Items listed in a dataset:
______

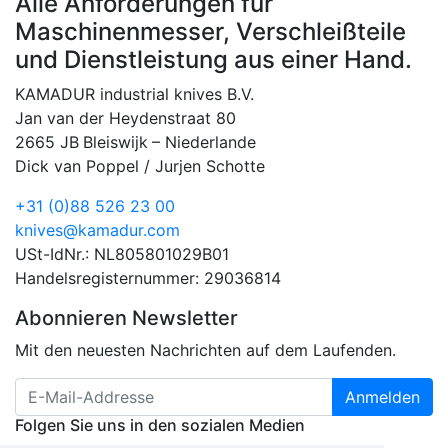
Alle Anforderungen für
Maschinenmesser, Verschleißteile
und Dienstleistung aus einer Hand.
KAMADUR industrial knives B.V.
Jan van der Heydenstraat 80
2665 JB
Bleiswijk
–
Niederlande
Dick van Poppel / Jurjen Schotte
+31 (0)88 526 23 00
knives@kamadur.com
USt-IdNr.: NL805801029B01
Handelsregisternummer: 29036814
Abonnieren Newsletter
Mit den neuesten Nachrichten auf dem Laufenden.
Anmelden
Folgen Sie uns in den sozialen Medien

______

#### Task brief:
The expected result is every record above, word for word, with no pictures in it.

#### Exercise output:
Alle Anforderungen für
Maschinenmesser, Verschleißteile
und Dienstleistung aus einer Hand.
KAMADUR industrial knives B.V.
Jan van der Heydenstraat 80
2665 JB
Bleiswijk
–
Niederlande
Dick van Poppel / Jurjen Schotte
+31 (0)88 526 23 00
knives@kamadur.com
USt-IdNr.: NL805801029B01
Handelsregisternummer: 29036814
Abonnieren Newsletter
Mit den neuesten Nachrichten auf dem Laufenden.
Anmelden
Folgen Sie uns in den sozialen Medien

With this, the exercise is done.